Analysis Under ABA Standards and Colorado Case Law

The Court recognizes the Colorado Supreme Court's directive to exercise discretion in imposing a sanction and to carefully apply aggravating and mitigating factors,16 mindful that "individual circumstances make extremely problematic any meaningful comparison of discipline ultimately imposed in different cases."17 Though prior cases are helpful by way of analogy, the Court is charged with determining the appropriate sanction for a lawyer's misconduct on a case-by-case basis.
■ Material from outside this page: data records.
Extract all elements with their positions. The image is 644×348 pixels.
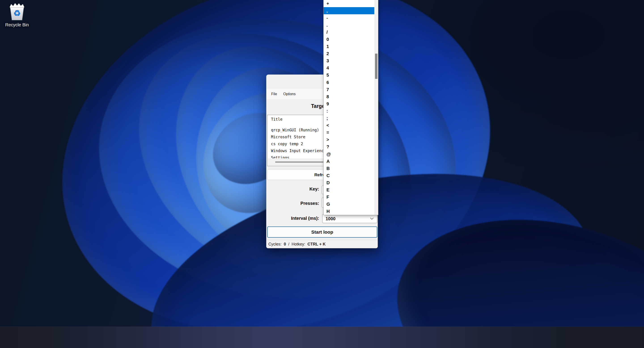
desktop: ♻ Recycle Bin FileOptions Target: Title … (0, 0, 644, 348)
recycle-bin-icon: ♻ (8, 2, 26, 21)
key-option[interactable]: 5 (324, 72, 374, 79)
key-label: Key: (266, 186, 319, 192)
key-option[interactable]: , (324, 7, 374, 14)
presses-label: Presses: (266, 201, 319, 206)
key-option[interactable]: = (324, 129, 374, 136)
key-option[interactable]: < (324, 122, 374, 129)
hotkey-label: Hotkey: (292, 242, 305, 247)
recycle-bin-desktop-icon[interactable]: ♻ Recycle Bin (1, 2, 33, 27)
scrollbar-thumb[interactable] (375, 54, 378, 79)
key-dropdown-list[interactable]: +,-./0123456789:;<=>?@ABCDEFGH (323, 0, 378, 215)
key-option[interactable]: @ (324, 151, 374, 158)
svg-text:♻: ♻ (14, 9, 21, 18)
key-option[interactable]: 7 (324, 86, 374, 93)
hotkey-value: CTRL + K (308, 242, 326, 247)
cycles-value: 0 (284, 242, 286, 247)
key-option[interactable]: ; (324, 115, 374, 122)
list-column-header[interactable]: Title (271, 117, 282, 122)
interval-label: Interval (ms): (266, 216, 319, 221)
taskbar: 1 30°F Clear Search (0, 327, 644, 348)
key-option[interactable]: G (324, 201, 374, 208)
key-option[interactable]: 9 (324, 100, 374, 107)
key-option[interactable]: 2 (324, 50, 374, 57)
key-option[interactable]: 8 (324, 93, 374, 100)
key-option[interactable]: D (324, 179, 374, 186)
key-option[interactable]: A (324, 158, 374, 165)
key-option[interactable]: C (324, 172, 374, 179)
key-option[interactable]: 6 (324, 79, 374, 86)
start-loop-button[interactable]: Start loop (267, 226, 377, 238)
menu-item[interactable]: Options (280, 89, 299, 99)
key-option[interactable]: / (324, 29, 374, 36)
key-option[interactable]: - (324, 14, 374, 21)
status-separator: / (288, 242, 289, 247)
key-option[interactable]: . (324, 21, 374, 29)
key-option[interactable]: 3 (324, 57, 374, 65)
vertical-scrollbar[interactable] (374, 0, 378, 215)
chevron-down-icon (370, 217, 374, 220)
recycle-bin-label: Recycle Bin (1, 22, 33, 27)
key-option[interactable]: B (324, 165, 374, 172)
key-option[interactable]: H (324, 208, 374, 215)
key-option[interactable]: E (324, 186, 374, 193)
key-option[interactable]: ? (324, 143, 374, 151)
interval-value: 1000 (322, 216, 336, 221)
interval-combobox[interactable]: 1000 (322, 214, 377, 223)
menu-item[interactable]: File (268, 89, 280, 99)
key-option[interactable]: > (324, 136, 374, 143)
key-option[interactable]: F (324, 194, 374, 201)
status-bar: Cycles: 0 / Hotkey: CTRL + K (266, 240, 378, 248)
key-option[interactable]: 0 (324, 36, 374, 43)
cycles-label: Cycles: (268, 242, 282, 247)
key-option[interactable]: 4 (324, 65, 374, 72)
key-dropdown-items: +,-./0123456789:;<=>?@ABCDEFGH (324, 0, 374, 215)
key-option[interactable]: + (324, 0, 374, 7)
key-option[interactable]: : (324, 107, 374, 115)
key-option[interactable]: 1 (324, 43, 374, 50)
Case law makes clear that the sanction for conversion of funds, absent ample mitigating factors, should be disbarment.18 Respondent's failure to participate in this disciplinary proceeding only underscores the fitness of that sanction.19 Respondent refused to pay almost $10,000.00 to a vendor who had rendered valuable services at his request. Further, over the course of several years, Respondent knowingly neglected legal work that he was paid to complete. He then repeatedly misrepresented the status his work while purloining close to $100,000.00 of unearned client funds. Later, he shirked his responsibility to return these funds to their rightful owner, all the while acknowledging his obligation to do so. The Court has no trouble concluding that Respondent's knowing conversion, his other serious misconduct, his failure to participate in this proceeding, and the preponderance of aggravating factors all militate in favor of his disbarment.

IV. CONCLUSION

When an attorney fails to perform agreed-upon work, repeatedly makes misrepresentations to cover up his inaction, and meanwhile converts significant sums of his client's money, that attorney has abandoned his responsibilities to his client and abdicated his status within the legal profession. Such conduct must be met with disbarment.

V. ORDER

The Court therefore ORDERS:

1. VAREN CRAIG BELAIR , attorney registration number 32696 , will be DISBARRED FROM THE PRACTICE OF LAW . The DISBARMENT SHALL take effect only upon issuance of an "Order and Notice of Disbarment."20
*3622. To the extent applicable, Respondent SHALL promptly comply with C.R.C.P. 251.28(a)-(c), concerning winding up of affairs, notice to parties in pending matters, and notice to parties in litigation.
3. Respondent also SHALL file with the Court, within fourteen days of issuance of the "Order and Notice of Disbarment," an affidavit complying with C.R.C.P. 251.28(d), requiring an attorney to file an affidavit with the Court setting forth pending matters and attesting, inter alia, to notification of clients and other jurisdictions where the attorney is licensed.
4. The parties MUST file any posthearing motions on or before Monday, February 26, 2018 . Any response thereto MUST be filed within seven days.
5. The parties MUST file any application for stay pending appeal on or before Monday, March 5, 2018 . Any response thereto MUST be filed within seven days.
6. Respondent SHALL pay the costs of this proceeding. The People SHALL file a statement of costs on or before Monday, February 26, 2018 . Any response thereto MUST be filed within seven days.
7. On or before Monday, March 12, 2018 , Respondent SHALL pay restitution to Targeted Medical Pharma, Inc., in the amount of $94,243.43.
8. On or before Monday, March 12, 2018 , Respondent SHALL pay restitution to R G C Jenkins & Co., in the amount of $9,182.14.